As such, the technological solution of a company must be agile to meet the expectations of this demographic of employees. Digital solutions and apps proposed should also resonate with them.   

In view of the talent war with startups and fintechs encroaching into the banking space, Soetjipto said strong branding and using the right communication platforms will be crucial in retaining talent. She added that the employee journey needs to be reliable, user friendly, customised and positive in order to attract and retain talent. 

On how HR leaders can show that their strategies can add value to the company, she said it boils down to three words: data, data, data. The business and HR functions in a company should speak the same language based on data. Sound HR data would provide vital information to the business function to make the right strategies.
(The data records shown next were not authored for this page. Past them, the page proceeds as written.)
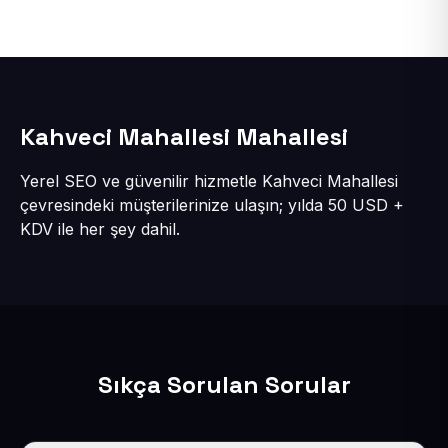
Kahveci Mahallesi Mahallesi
Yerel SEO ve güvenilir hizmetle Kahveci Mahallesi
çevresindeki müşterilerinize ulaşın; yılda 50 USD +
KDV ile her şey dahil.
Sıkça Sorulan Sorular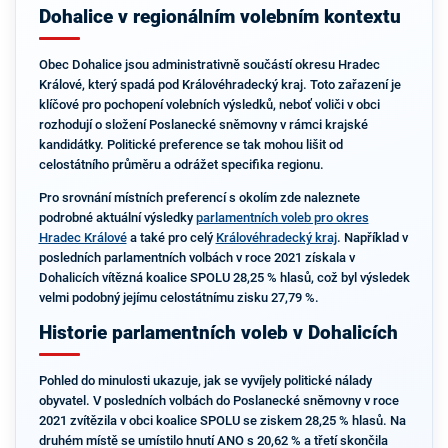
Dohalice v regionálním volebním kontextu
Obec Dohalice jsou administrativně součástí okresu Hradec
Králové, který spadá pod Královéhradecký kraj. Toto zařazení je
klíčové pro pochopení volebních výsledků, neboť voliči v obci
rozhodují o složení Poslanecké sněmovny v rámci krajské
kandidátky. Politické preference se tak mohou lišit od
celostátního průměru a odrážet specifika regionu.
Pro srovnání místních preferencí s okolím zde naleznete
podrobné aktuální výsledky
parlamentních voleb pro okres
Hradec Králové
a také pro celý
Královéhradecký kraj
. Například v
posledních parlamentních volbách v roce 2021 získala v
Dohalicích vítězná koalice SPOLU 28,25 % hlasů, což byl výsledek
velmi podobný jejímu celostátnímu zisku 27,79 %.
Historie parlamentních voleb v Dohalicích
Pohled do minulosti ukazuje, jak se vyvíjely politické nálady
obyvatel. V posledních volbách do Poslanecké sněmovny v roce
2021 zvítězila v obci koalice SPOLU se ziskem 28,25 % hlasů. Na
druhém místě se umístilo hnutí ANO s 20,62 % a třetí skončila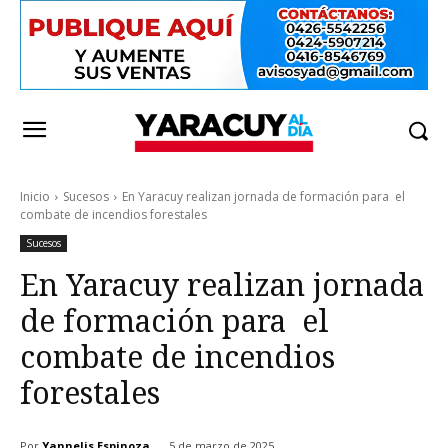
Inicio
Sucesos
En Yaracuy realizan jornada de formación para el
combate de incendios forestales
Sucesos
En Yaracuy realizan jornada
de formación para el
combate de incendios
forestales
Por
Yannelis Espinoza
5 de marzo de 2025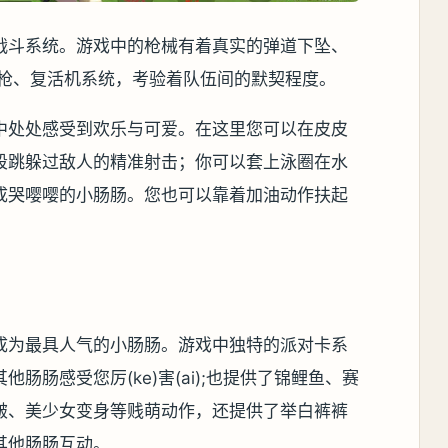
战斗系统。游戏中的枪械有着真实的弹道下坠、
号枪、复活机系统，考验着队伍间的默契程度。
中处处感受到欢乐与可爱。在这里您可以在皮皮
段跳躲过敌人的精准射击；你可以套上泳圈在水
成哭嘤嘤的小肠肠。您也可以靠着加油动作扶起
成为最具人气的小肠肠。游戏中独特的派对卡系
肠肠感受您厉(ke)害(ai);也提供了锦鲤鱼、赛
啵、美少女变身等贱萌动作，还提供了举白裤裤
其他肠肠互动。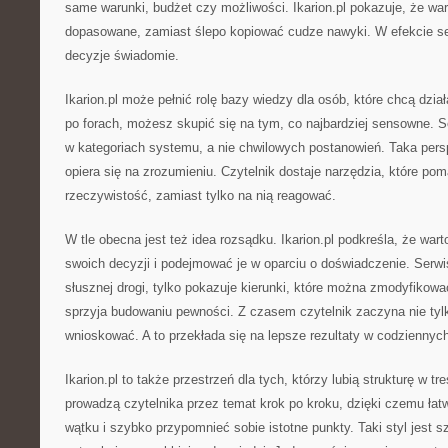
same warunki, budżet czy możliwości. Ikarion.pl pokazuje, że wa
dopasowane, zamiast ślepo kopiować cudze nawyki. W efekcie 
decyzje świadomie.
Ikarion.pl może pełnić rolę bazy wiedzy dla osób, które chcą dzi
po forach, możesz skupić się na tym, co najbardziej sensowne. 
w kategoriach systemu, a nie chwilowych postanowień. Taka pers
opiera się na zrozumieniu. Czytelnik dostaje narzędzia, które po
rzeczywistość, zamiast tylko na nią reagować.
W tle obecna jest też idea rozsądku. Ikarion.pl podkreśla, że wa
swoich decyzji i podejmować je w oparciu o doświadczenie. Serwi
słusznej drogi, tylko pokazuje kierunki, które można zmodyfikowa
sprzyja budowaniu pewności. Z czasem czytelnik zaczyna nie tylk
wnioskować. A to przekłada się na lepsze rezultaty w codziennyc
Ikarion.pl to także przestrzeń dla tych, którzy lubią strukturę w tr
prowadzą czytelnika przez temat krok po kroku, dzięki czemu łat
wątku i szybko przypomnieć sobie istotne punkty. Taki styl jest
She advocated that companies make decisions based on the inputs of four key personnel – CEO, CFO, CHRO and CIO – instead of the traditional CEO, CFO and CHRO. 

Wrapping up the webinar, Bhat said HR leaders would do well by following three pointers: 

  • Start with what is most important – crafting a HR transformation road map with the end goal in mind.
  • Stop working in silos – the HR function must be integrated to that of a company.
  • Accelerate the focus on employee experience and journey which will eventually translate to customer experience.